*** Opening of Records for this exercise ***

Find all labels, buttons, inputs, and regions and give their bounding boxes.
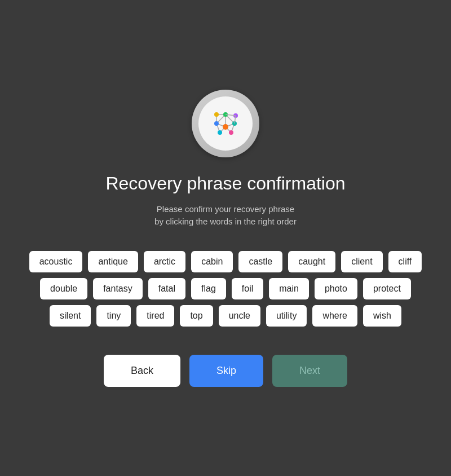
word-chip[interactable]: cabin <box>191 251 233 272</box>
skip-button[interactable]: Skip <box>189 355 263 387</box>
word-chip[interactable]: tired <box>136 305 174 327</box>
word-chip[interactable]: silent <box>50 305 91 327</box>
word-chip[interactable]: wish <box>363 305 401 327</box>
word-chip[interactable]: tiny <box>96 305 131 327</box>
svg-point-13 <box>214 121 219 126</box>
word-chip[interactable]: fantasy <box>93 278 143 299</box>
next-button[interactable]: Next <box>272 355 347 387</box>
word-chip[interactable]: photo <box>315 278 357 299</box>
word-chip[interactable]: main <box>269 278 309 299</box>
word-chip[interactable]: foil <box>232 278 263 299</box>
logo-container <box>192 90 259 157</box>
svg-point-16 <box>229 130 233 135</box>
word-chip[interactable]: uncle <box>219 305 260 327</box>
word-chip[interactable]: arctic <box>144 251 185 272</box>
logo-inner <box>198 96 253 151</box>
word-chip[interactable]: flag <box>191 278 226 299</box>
word-chip[interactable]: where <box>312 305 357 327</box>
word-chip[interactable]: utility <box>266 305 307 327</box>
svg-point-17 <box>214 112 219 117</box>
svg-point-15 <box>218 130 222 135</box>
svg-point-11 <box>223 124 228 130</box>
words-container: acousticantiquearcticcabincastlecaughtcl… <box>28 251 423 327</box>
word-chip[interactable]: client <box>341 251 382 272</box>
network-logo-icon <box>205 103 246 144</box>
word-chip[interactable]: antique <box>88 251 138 272</box>
page-title: Recovery phrase confirmation <box>105 173 345 194</box>
word-chip[interactable]: top <box>180 305 213 327</box>
buttons-row: Back Skip Next <box>104 355 347 387</box>
word-chip[interactable]: acoustic <box>29 251 83 272</box>
word-chip[interactable]: double <box>40 278 87 299</box>
page-subtitle: Please confirm your recovery phrase by c… <box>154 203 297 228</box>
word-chip[interactable]: protect <box>363 278 411 299</box>
word-chip[interactable]: castle <box>238 251 282 272</box>
word-chip[interactable]: caught <box>288 251 335 272</box>
word-chip[interactable]: cliff <box>388 251 422 272</box>
back-button[interactable]: Back <box>104 355 180 387</box>
word-chip[interactable]: fatal <box>148 278 185 299</box>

*** Close of Records for this exercise ***

Goal of the exercise: Reproduce the data above in full, exactly, with the images removed.

Answer box:
Find all labels, buttons, inputs, and regions and give their bounding boxes.
word-chip[interactable]: cabin <box>191 251 233 272</box>
skip-button[interactable]: Skip <box>189 355 263 387</box>
word-chip[interactable]: tired <box>136 305 174 327</box>
word-chip[interactable]: silent <box>50 305 91 327</box>
word-chip[interactable]: wish <box>363 305 401 327</box>
word-chip[interactable]: tiny <box>96 305 131 327</box>
svg-point-13 <box>214 121 219 126</box>
word-chip[interactable]: fantasy <box>93 278 143 299</box>
next-button[interactable]: Next <box>272 355 347 387</box>
word-chip[interactable]: photo <box>315 278 357 299</box>
word-chip[interactable]: main <box>269 278 309 299</box>
word-chip[interactable]: foil <box>232 278 263 299</box>
logo-container <box>192 90 259 157</box>
svg-point-16 <box>229 130 233 135</box>
word-chip[interactable]: uncle <box>219 305 260 327</box>
word-chip[interactable]: arctic <box>144 251 185 272</box>
logo-inner <box>198 96 253 151</box>
word-chip[interactable]: flag <box>191 278 226 299</box>
word-chip[interactable]: where <box>312 305 357 327</box>
word-chip[interactable]: utility <box>266 305 307 327</box>
svg-point-17 <box>214 112 219 117</box>
svg-point-15 <box>218 130 222 135</box>
svg-point-11 <box>223 124 228 130</box>
words-container: acousticantiquearcticcabincastlecaughtcl… <box>28 251 423 327</box>
word-chip[interactable]: client <box>341 251 382 272</box>
network-logo-icon <box>205 103 246 144</box>
word-chip[interactable]: antique <box>88 251 138 272</box>
page-title: Recovery phrase confirmation <box>105 173 345 194</box>
word-chip[interactable]: top <box>180 305 213 327</box>
buttons-row: Back Skip Next <box>104 355 347 387</box>
word-chip[interactable]: acoustic <box>29 251 83 272</box>
word-chip[interactable]: double <box>40 278 87 299</box>
page-subtitle: Please confirm your recovery phrase by c… <box>154 203 297 228</box>
word-chip[interactable]: protect <box>363 278 411 299</box>
word-chip[interactable]: castle <box>238 251 282 272</box>
word-chip[interactable]: caught <box>288 251 335 272</box>
word-chip[interactable]: cliff <box>388 251 422 272</box>
back-button[interactable]: Back <box>104 355 180 387</box>
word-chip[interactable]: fatal <box>148 278 185 299</box>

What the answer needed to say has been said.